▶ What you are asked to do
Every entry below needs to be printed again exactly, with its pictures left out.

▶ Data for the task
————————

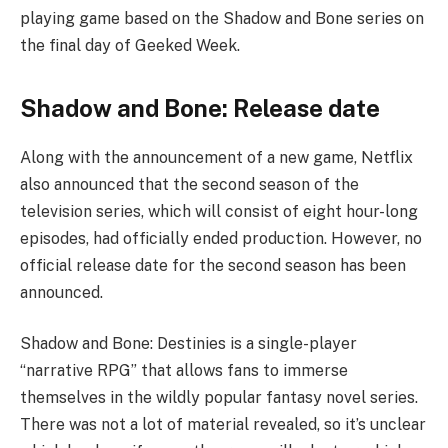
playing game based on the Shadow and Bone series on
the final day of Geeked Week.
Shadow and Bone: Release date
Along with the announcement of a new game, Netflix
also announced that the second season of the
television series, which will consist of eight hour-long
episodes, had officially ended production. However, no
official release date for the second season has been
announced.
Shadow and Bone: Destinies is a single-player
“narrative RPG” that allows fans to immerse
themselves in the wildly popular fantasy novel series.
There was not a lot of material revealed, so it’s unclear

————————

▶ Task solution
playing game based on the Shadow and Bone series on
the final day of Geeked Week.
Shadow and Bone: Release date
Along with the announcement of a new game, Netflix
also announced that the second season of the
television series, which will consist of eight hour-long
episodes, had officially ended production. However, no
official release date for the second season has been
announced.
Shadow and Bone: Destinies is a single-player
“narrative RPG” that allows fans to immerse
themselves in the wildly popular fantasy novel series.
There was not a lot of material revealed, so it’s unclear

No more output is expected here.